Three discoveries revolutionized cosmology, which is the study of the structure and history of the universe: (1) the structure of the solar system, (2) the structure and formation of galaxies, and (3) the Big Bang model of the expansion of the universe. Copernicus derived his model of the solar system without a telescope. The invention of the telescope and the science of optics then led to the discovery of galaxies and the expanding universe. Georges Lemaitre discovered the Big Bang model in 1931 after he visited Hubble and realized that galaxies are moving away from us at speeds proportional to their distance.
At the end of his life (1540 AD), Copernicus published On the Revolutions of the Celestial Spheres and began the Copernican Revolution (Section 1-2). In this paradigm shift, Earth began as the stable center of the universe in which God and angels pushed the sun, planets, and stars around Earth. Earth ended up as one small planet orbiting one of countless stars. The Copernican model remained controversial, but Brahe's improved maps of the paths of the planets, Kepler's equations of planetary motion, and Newton's discovery of the cause of planetary rotation around the sun finally led to general acceptance.
The science of optics (light) led to the development of the first telescopes, and advances in optics led to improvements in image quality and resolution (lenses and mirrors), detection of all the wavelengths of electromagnetic radiation (spectrographs), and detection of the extremely faint light of distant stars and galaxies (photographic plates and CCD cameras). Modern telescopes are a window to the universe and the foundation of cosmology.
The discovery of galaxies began in the sixth century BC when Persian astronomers wondered whether the white light of the Milky Way (Figure 1‑20) might be the combined light of many stars. Galileo's telescope confirmed that the Milky way is composed of stars. Little did people realize when they were arguing about the Copernican model of the solar system that we are a tiny part of a galaxy with 100 billion stars, which is a tiny part of a universe with 100 billion galaxies.
Observational astronomers George Slipher from the University of Arizona and Edwin Hubble from Cal Tech attached spectrophotometers to telescopes and calculated the speeds of galaxies based on the redshift of light. They discovered that that most galaxies are moving away from us.
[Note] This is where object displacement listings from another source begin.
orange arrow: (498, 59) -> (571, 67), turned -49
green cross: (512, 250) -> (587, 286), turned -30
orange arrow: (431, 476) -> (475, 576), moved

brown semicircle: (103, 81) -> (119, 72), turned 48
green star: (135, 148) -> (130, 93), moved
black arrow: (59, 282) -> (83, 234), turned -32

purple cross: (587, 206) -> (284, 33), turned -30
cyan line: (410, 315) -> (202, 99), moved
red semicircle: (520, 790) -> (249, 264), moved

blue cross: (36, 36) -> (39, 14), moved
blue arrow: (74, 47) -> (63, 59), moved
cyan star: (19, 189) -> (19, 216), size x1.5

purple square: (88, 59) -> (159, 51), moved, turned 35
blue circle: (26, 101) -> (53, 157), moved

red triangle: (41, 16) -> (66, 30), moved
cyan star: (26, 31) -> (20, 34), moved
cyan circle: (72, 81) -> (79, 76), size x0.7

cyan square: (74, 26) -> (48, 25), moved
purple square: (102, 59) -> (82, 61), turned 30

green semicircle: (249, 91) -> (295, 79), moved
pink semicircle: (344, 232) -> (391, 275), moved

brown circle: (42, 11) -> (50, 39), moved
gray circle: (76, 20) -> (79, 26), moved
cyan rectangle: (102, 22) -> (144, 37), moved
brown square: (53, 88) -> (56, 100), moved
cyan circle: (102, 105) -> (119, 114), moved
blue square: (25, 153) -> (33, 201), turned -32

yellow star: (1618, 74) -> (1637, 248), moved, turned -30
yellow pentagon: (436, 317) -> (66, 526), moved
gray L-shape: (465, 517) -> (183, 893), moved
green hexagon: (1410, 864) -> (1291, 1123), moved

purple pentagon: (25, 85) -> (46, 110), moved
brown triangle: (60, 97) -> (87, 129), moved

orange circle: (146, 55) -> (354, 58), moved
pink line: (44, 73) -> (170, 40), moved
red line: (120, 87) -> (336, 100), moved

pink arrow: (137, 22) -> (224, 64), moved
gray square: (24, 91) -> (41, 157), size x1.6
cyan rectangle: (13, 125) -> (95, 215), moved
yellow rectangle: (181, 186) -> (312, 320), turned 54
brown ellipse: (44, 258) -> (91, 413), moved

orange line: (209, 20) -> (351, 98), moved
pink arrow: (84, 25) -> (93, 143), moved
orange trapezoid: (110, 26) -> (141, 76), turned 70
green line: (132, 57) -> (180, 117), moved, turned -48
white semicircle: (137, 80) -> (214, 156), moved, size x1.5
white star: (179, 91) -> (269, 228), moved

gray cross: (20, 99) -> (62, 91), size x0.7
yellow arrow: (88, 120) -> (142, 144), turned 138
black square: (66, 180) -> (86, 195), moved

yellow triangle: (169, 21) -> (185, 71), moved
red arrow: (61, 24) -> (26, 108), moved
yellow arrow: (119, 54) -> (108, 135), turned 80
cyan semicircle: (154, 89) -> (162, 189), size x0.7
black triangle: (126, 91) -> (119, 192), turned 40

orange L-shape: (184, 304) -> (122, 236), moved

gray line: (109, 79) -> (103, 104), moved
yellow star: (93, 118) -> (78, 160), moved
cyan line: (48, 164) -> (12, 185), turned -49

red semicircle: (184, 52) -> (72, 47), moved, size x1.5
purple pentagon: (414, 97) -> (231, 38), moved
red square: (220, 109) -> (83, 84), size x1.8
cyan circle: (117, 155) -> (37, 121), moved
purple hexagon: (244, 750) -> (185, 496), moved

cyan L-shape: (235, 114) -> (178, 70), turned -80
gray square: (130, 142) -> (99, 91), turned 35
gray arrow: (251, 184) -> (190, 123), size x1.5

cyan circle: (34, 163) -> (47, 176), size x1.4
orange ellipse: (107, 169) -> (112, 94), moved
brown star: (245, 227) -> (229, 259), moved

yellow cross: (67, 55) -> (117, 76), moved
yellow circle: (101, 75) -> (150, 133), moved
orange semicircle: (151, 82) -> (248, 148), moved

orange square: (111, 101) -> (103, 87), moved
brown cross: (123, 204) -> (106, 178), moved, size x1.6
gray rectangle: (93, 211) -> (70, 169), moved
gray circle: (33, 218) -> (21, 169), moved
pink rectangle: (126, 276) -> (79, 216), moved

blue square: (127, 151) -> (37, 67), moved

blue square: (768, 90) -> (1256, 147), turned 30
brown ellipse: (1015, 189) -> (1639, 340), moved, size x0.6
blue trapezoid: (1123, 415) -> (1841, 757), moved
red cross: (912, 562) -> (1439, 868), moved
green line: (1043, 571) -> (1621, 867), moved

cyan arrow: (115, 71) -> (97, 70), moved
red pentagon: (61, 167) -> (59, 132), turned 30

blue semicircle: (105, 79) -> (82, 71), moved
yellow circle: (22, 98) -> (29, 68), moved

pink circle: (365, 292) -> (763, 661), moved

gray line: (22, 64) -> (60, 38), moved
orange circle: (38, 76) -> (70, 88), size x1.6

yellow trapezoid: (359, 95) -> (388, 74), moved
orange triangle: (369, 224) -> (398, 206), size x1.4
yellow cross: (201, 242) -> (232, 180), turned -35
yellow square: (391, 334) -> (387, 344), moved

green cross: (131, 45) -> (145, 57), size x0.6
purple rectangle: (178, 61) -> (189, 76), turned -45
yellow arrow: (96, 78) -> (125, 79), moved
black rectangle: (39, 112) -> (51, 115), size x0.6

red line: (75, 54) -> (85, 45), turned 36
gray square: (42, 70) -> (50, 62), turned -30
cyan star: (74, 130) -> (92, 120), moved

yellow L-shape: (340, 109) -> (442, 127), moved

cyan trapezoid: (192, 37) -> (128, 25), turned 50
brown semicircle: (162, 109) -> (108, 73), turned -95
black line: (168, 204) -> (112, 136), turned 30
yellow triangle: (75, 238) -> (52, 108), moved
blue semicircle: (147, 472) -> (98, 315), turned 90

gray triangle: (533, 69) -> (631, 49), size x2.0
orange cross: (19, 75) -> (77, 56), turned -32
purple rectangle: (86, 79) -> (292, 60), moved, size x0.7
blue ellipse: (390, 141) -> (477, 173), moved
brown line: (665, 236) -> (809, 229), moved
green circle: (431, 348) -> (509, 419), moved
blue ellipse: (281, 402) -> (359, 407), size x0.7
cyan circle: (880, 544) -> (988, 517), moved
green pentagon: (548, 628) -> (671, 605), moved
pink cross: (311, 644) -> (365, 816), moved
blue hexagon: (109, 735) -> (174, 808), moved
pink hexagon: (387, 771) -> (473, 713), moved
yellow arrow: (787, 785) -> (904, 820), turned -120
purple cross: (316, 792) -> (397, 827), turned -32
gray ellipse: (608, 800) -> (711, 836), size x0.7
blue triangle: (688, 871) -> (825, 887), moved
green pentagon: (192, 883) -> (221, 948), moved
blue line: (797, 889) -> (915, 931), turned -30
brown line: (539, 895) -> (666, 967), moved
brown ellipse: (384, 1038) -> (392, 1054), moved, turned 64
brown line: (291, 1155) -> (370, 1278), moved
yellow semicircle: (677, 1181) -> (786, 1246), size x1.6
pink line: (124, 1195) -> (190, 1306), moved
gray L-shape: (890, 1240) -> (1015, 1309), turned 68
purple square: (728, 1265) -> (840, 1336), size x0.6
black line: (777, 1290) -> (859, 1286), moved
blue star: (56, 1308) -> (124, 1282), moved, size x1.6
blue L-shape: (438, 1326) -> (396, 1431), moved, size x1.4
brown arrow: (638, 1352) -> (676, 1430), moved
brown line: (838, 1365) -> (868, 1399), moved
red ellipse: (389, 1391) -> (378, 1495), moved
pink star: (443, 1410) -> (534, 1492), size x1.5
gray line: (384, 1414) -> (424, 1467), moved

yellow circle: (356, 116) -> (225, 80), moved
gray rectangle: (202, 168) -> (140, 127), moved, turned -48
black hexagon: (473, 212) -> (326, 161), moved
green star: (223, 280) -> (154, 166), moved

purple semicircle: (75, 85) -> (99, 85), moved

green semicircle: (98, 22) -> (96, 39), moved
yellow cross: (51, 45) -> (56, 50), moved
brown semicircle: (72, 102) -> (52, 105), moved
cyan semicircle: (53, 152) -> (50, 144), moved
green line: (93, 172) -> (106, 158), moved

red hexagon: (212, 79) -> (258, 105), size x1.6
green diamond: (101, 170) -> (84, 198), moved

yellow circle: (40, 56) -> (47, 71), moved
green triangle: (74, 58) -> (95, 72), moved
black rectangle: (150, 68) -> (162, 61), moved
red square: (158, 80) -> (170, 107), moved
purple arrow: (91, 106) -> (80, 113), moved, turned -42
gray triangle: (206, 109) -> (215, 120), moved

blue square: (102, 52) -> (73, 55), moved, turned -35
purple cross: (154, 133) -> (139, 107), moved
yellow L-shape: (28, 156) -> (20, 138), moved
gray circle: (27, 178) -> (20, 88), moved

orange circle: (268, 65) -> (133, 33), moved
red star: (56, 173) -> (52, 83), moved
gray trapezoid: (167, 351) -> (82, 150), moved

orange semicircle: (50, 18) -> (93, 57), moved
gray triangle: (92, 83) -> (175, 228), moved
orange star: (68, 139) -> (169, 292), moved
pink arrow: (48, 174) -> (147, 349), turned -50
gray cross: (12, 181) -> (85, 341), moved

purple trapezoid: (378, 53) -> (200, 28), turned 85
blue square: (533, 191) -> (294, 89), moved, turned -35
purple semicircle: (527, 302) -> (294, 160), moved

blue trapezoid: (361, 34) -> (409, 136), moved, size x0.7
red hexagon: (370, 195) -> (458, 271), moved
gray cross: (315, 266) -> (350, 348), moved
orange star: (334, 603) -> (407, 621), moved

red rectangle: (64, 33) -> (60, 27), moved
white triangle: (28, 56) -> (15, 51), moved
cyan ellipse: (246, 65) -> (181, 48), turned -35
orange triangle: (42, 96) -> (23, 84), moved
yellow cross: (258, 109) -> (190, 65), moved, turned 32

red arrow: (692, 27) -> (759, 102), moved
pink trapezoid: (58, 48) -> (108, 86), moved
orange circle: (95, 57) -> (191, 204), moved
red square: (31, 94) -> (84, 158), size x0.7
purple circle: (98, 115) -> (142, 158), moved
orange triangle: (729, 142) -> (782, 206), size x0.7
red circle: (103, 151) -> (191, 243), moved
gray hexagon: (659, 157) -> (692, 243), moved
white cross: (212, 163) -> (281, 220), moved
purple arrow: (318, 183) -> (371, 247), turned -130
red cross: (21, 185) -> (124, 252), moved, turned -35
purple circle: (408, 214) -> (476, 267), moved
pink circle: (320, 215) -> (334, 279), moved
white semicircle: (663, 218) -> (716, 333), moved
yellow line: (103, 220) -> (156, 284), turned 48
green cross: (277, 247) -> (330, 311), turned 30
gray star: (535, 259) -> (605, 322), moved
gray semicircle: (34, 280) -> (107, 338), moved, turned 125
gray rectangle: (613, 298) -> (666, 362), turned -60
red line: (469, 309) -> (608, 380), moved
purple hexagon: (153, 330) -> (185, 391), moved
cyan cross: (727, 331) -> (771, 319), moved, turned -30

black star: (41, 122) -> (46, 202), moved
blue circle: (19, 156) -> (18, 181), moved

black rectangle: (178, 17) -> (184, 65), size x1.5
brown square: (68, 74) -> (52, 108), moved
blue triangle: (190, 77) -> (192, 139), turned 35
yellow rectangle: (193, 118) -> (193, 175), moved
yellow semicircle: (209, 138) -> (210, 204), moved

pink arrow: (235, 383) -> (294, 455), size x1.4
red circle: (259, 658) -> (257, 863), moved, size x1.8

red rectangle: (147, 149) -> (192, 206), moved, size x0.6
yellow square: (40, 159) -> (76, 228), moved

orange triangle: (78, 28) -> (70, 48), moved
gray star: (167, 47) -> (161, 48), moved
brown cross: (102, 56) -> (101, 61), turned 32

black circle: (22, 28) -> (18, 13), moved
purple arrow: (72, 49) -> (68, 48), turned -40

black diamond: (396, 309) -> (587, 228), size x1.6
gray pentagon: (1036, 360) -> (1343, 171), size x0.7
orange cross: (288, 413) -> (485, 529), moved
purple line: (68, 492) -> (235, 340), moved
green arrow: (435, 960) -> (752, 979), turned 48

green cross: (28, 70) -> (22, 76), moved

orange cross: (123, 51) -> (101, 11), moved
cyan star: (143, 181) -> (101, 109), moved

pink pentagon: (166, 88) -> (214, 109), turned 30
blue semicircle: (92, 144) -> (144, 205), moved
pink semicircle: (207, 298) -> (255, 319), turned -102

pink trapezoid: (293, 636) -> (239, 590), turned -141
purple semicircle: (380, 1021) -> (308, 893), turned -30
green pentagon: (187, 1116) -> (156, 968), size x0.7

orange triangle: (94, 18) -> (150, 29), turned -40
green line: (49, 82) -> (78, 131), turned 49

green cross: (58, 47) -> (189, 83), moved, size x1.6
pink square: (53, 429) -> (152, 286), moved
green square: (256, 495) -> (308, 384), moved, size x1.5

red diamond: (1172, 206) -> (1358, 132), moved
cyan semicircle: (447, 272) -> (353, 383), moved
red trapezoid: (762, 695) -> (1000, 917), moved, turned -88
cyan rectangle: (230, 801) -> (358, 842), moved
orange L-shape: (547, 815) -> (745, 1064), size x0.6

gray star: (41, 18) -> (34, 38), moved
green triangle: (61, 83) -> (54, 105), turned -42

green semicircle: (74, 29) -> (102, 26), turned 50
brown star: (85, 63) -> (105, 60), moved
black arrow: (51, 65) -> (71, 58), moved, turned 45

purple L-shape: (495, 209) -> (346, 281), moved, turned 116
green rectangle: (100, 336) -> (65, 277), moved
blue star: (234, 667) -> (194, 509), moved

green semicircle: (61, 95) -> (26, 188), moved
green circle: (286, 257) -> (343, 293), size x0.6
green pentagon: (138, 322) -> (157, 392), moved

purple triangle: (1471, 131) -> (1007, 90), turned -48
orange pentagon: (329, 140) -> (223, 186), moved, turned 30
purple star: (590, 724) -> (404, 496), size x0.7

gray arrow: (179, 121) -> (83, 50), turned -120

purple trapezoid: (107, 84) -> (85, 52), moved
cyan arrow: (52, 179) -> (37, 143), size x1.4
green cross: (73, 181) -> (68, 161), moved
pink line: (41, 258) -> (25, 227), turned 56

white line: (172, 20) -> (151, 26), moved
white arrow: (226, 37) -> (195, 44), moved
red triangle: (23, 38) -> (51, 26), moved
Hubble used the brightness of Henrietta Leavitt's Cepheid variable stars as a standard candle and calculated the distances of those galaxies. Hubble was an observational astronomer and did not realize that the entire universe is expanding or that the general law of relativity described the expansion of the universe; however, he was kind enough to meet with Georges Lemaitre.
Georges Lemaitre was an interesting person. He was a priest, mathematician, and astronomer. After meeting with Hubble in California and Slipher in Arizona, Lemaitre realized that galaxies were receding from us at speeds proportional to their distance (Hubble's Law), which implied to Lemaitre that the entire universe is expanding. Lemaitre then combined Einstein’s general theory of relativity (mathematics) with Hubble’s Law (observation of receding galaxies) to derive the Big Bang model of the universe. An expanding universe also explained by the universe does not collapse on itself due to gravity.
By observing rotation rates of galaxies and clusters of galaxies, Fritz Zwicky in the 1930s and then Vera Rubin in the 1970s discovered that most of the matter in the universe is invisible dark matter. Shortly thereafter, three Nobel Laureates used the brightness of type 1a supernovae as a standard candle to discover that the expansion rate of the universe is slightly increasing, and, thus, most of the energy in the universe is dark energy. With these standard candles that determine the distances to galaxies and red shifts that determine the velocities of galaxies, they are able to prove the steady expansion of the universe back from 7 billion years ago to the present.
Just after the beginning of the universe, the period of inflation lasted for 10-34 seconds (a trillion, trillion, trillionth of a second). During inflation, the universe doubled in size 100 times and expanded at a rate that was much faster than the speed of light. Although light cannot travel faster than the speed of light, this does not mean that the universe cannot grow faster than the speed of light. During inflation, the universe grew from the size of a proton to the size of a grapefruit. After inflation, the combination of three expanding forces counteracted the inward pull of gravity during the entire history of the universe. The precise balance between expansion and contraction caused the universe to steadily expand for 14 billion years.
The transition to the heliocentric model took so long that some historians refer to it as the Copernican nonrevolution. It was an extremely traumatic event in the history of science and religion, and it led to some fundamental paradigm shifts.